Part of the Introducing the New Faculty, 2017 Series
New faculty member Samuel F. Daly has traced the far-flung influences of East Africans and how they have in different ways shaped the modern world.
New faculty member Samuel F. Daly has traced the far-flung influences of East Africans.

Historically, some have viewed soldiers deserting the battlefield during war as an extreme act of cowardice, dishonor and shame. Samuel Fury Childs Daly, the newest member of Duke’s Department of African & African American Studies, takes a different view.

Daly, an assistant professor of African history, says desertion has another side. It created new social orders and generated new ideas about honor and obligation.

“When soldiers leave battlefields, they eventually settle somewhere, and ‘deserters’ of various types have founded new communities across the continent over the course of the last three centuries,” said Daly, who studies the history of military desertion in Africa.

The project analyzes the ways desertion has been practiced and viewed in various African wars, providing a new perspective on some of the central themes in African history.

The themes include how honor functions as a social ideology; the measurement of political power in African societies; and how crisis, opportunism and ethical conviction led people to create new ways of living.

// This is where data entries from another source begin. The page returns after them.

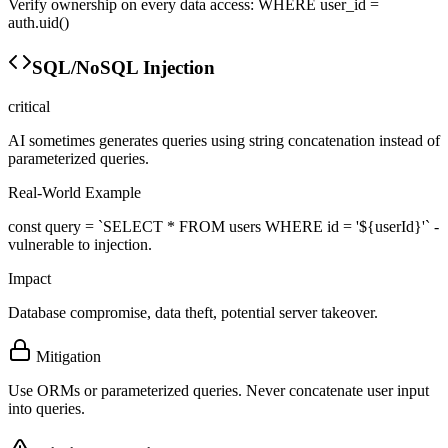
Verify ownership on every data access: WHERE user_id =
auth.uid()
SQL/NoSQL Injection
critical
AI sometimes generates queries using string concatenation instead of
parameterized queries.
Real-World Example
const query = `SELECT * FROM users WHERE id = '${userId}'` -
vulnerable to injection.
Impact
Database compromise, data theft, potential server takeover.
Mitigation
Use ORMs or parameterized queries. Never concatenate user input
into queries.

As a historian of 20th-century Nigeria and Tanzania, Daly’s research interests include law, crime and the social history of war. His book manuscript, “Sworn on the Gun: Law and Crime in the Nigerian Civil War,” connects the Nigeria-Biafra War of the late 1960’s to the larger history of crime in postcolonial Nigeria. In it, he reviews legal records from the secessionist Republic of Biafra, oral histories and the archives of international organizations to trace how armed robbery, fraud and forgery became means of survival during Nigeria’s civil war.

Prior to coming to Duke, Daly was a postdoctoral fellow at the Rutgers University Center for Historical Analysis in New Brunswick, N.J. His recent work can be found in African Affairs, and the Journal of African History, among other journals.

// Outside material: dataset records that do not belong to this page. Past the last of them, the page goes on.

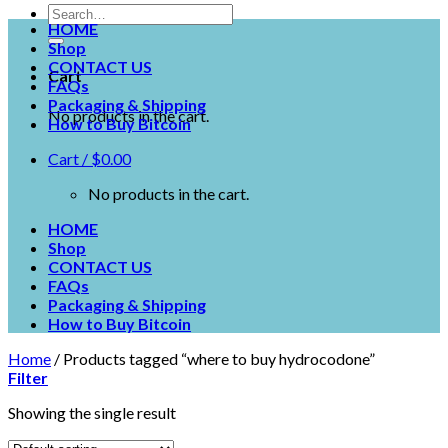
HOME
Shop
CONTACT US
Cart
FAQs
Packaging & Shipping
No products in the cart.
How to Buy Bitcoin
Cart /
$
0.00
No products in the cart.
HOME
Shop
CONTACT US
FAQs
Packaging & Shipping
How to Buy Bitcoin
Home
/
Products tagged “where to buy hydrocodone”
Filter
Showing the single result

Daly received a Ph.D. in African history from Columbia University in 2017. He also holds an M.A. from the School of Oriental and African Studies in London and an M.Phil. from the University of Cambridge, where he was a Marshall Scholar.

At Duke, Daly is teaching “Modern Africa,” an undergraduate course that gives an overview of African history from the trans-Atlantic slave period to the present. Through lectures, primary and secondary readings, and discussion, the course explores a set of related questions about Africa’s recent past: How did outside forces such as imperialism shape life on the continent? What political philosophies have animated African politics? The course, which satisfies major requirements for African and African American Studies, History, and International Comparative Studies, includes a site visit to the African art collections at the North Carolina Museum of Art and a meal at a local Kenyan restaurant.

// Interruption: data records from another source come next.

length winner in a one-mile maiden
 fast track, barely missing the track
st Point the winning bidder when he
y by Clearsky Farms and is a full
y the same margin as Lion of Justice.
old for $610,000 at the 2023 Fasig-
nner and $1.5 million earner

He plans to offer other courses on topics across African history including a “deep” history of the continent before colonialism, African science and technology and African warfare. He is also developing an undergraduate course on East Africa and the world over the last 500 years exploring the areas linked to the region by trade, migration and politics. Daly is interested in how East Africans have shaped the history of far-flung places where they lived and worked.

In his classes Daly combines narrative approaches to the African past with broader lessons about historical epistemology, theories of social change and research methodology.

“The world that we inhabit is very profoundly marked by events in the African past – including the transatlantic slave trade and the history of European colonialism,” Daly said. “Studying African studies at Duke gives students the tools to understand those events, not only in history or in African history but how they shape the 21st century world in which we live today.”